Bangladesh launches emergency measles vaccination drive amid outbreak
Bangladesh’s measles surge reached 19,161 suspected cases and 166 deaths, forcing an emergency campaign for 1.2 million children as the virus raced through 58 districts.

A measles outbreak that has already spread across most of Bangladesh forced health officials into emergency response mode as the country scrambled to vaccinate children before the virus could move faster than the health system could catch it.
The World Health Organization said Bangladesh notified it on April 4 of a nationwide rise in measles cases affecting 58 of 64 districts across all eight divisions. By April 14, WHO said the country had reported 19,161 suspected cases, 2,897 laboratory-confirmed cases and 166 measles-related deaths.

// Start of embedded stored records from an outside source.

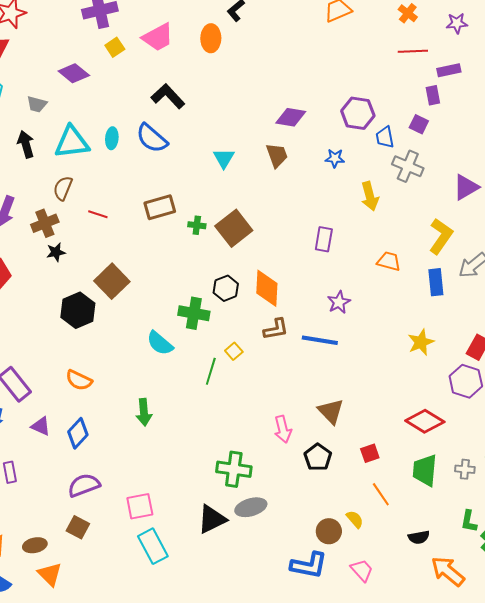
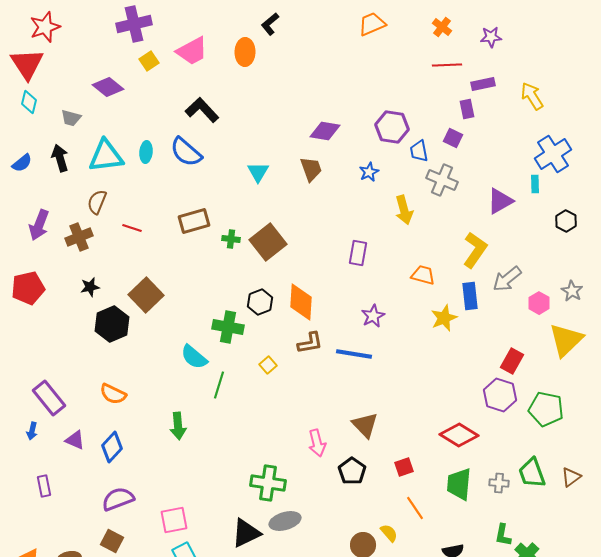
blue star: (335, 158) -> (369, 172), turned -30
black star: (56, 252) -> (90, 287), moved
yellow star: (421, 342) -> (444, 318), moved
green line: (211, 371) -> (219, 385), moved

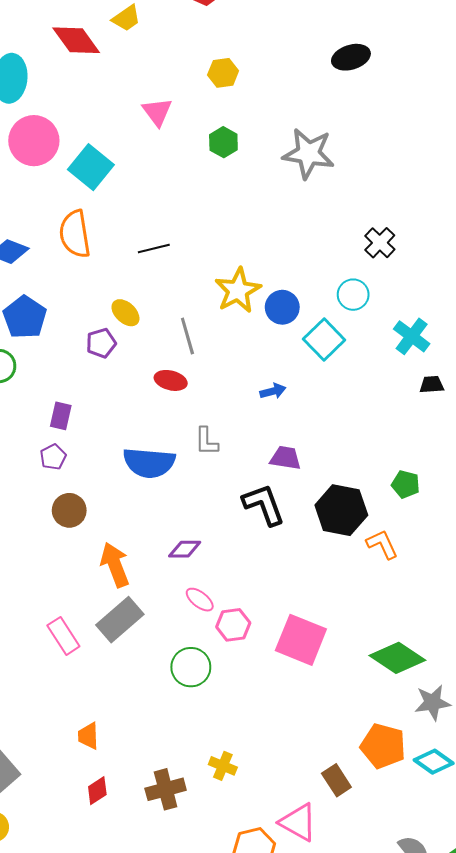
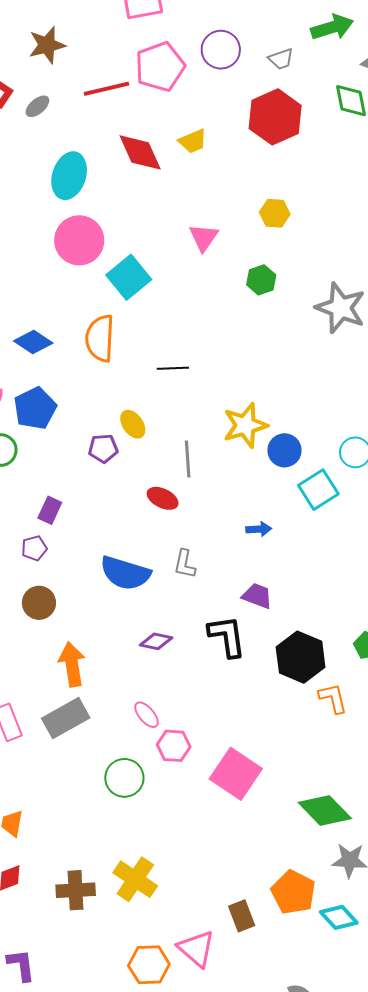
purple diamond: (185, 549) -> (156, 641), moved
yellow cross: (223, 766) -> (135, 879), size x1.6

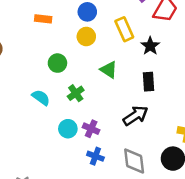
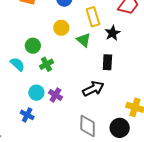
yellow circle: (86, 36) -> (61, 28), moved
green circle: (57, 63) -> (33, 46), moved
green triangle: (109, 70) -> (84, 40), moved
blue cross: (95, 156) -> (27, 115), moved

The agency said 79% of reported cases were children under 5, a reminder that measles remains most dangerous where immunity is weakest and routine protection has been missed.
Bangladesh’s National Immunization Technical Advisory Group approved an emergency measles-rubella campaign on March 30. The drive began on April 5 in 30 upazilas across 18 high-risk districts, targeting more than 1.2 million children ages 6 months to 5 years. UNICEF said the campaign was expanded to four city corporations on April 12 and rolled out nationwide from May 3, as officials tried to close the immunity gaps that let the outbreak explode.

The scale of the spread reflected how quickly measles can outrun a country when coverage slips. UNICEF’s April 8 situation report, covering conditions through April 7, put the tally at 9,883 suspected cases, 1,398 confirmed cases and at least 128 suspected deaths. It said 81% of cases were in children under 5 and 34% were in infants under 9 months, underscoring how easily the virus finds children too young to be fully protected. WHO said the national risk level was high because of ongoing transmission, susceptible children, immunity gaps and suspected measles-related deaths.
The outbreak appears to have begun in January, with the first case reported in the Rohingya camps in Cox’s Bazar, where overcrowding and close contact make transmission harder to contain. Bangladesh had recorded only 125 measles cases in all of 2025, according to reporting cited by the British Medical Journal, after years of roughly 90% to 95% measles-rubella coverage following the introduction of the combined vaccine in 2012. That hard-won progress was shaken by the pandemic-era dip in immunization.

By May 19, WHO said more than 166,000 children in the Rohingya camps had been vaccinated as part of the response. The lesson reaches far beyond Bangladesh: measles exploits every gap, and in an era of constant travel, an outbreak that begins in one crowded setting can quickly become a warning for countries like the United States, where lapses in coverage can turn imported cases into local chains of transmission.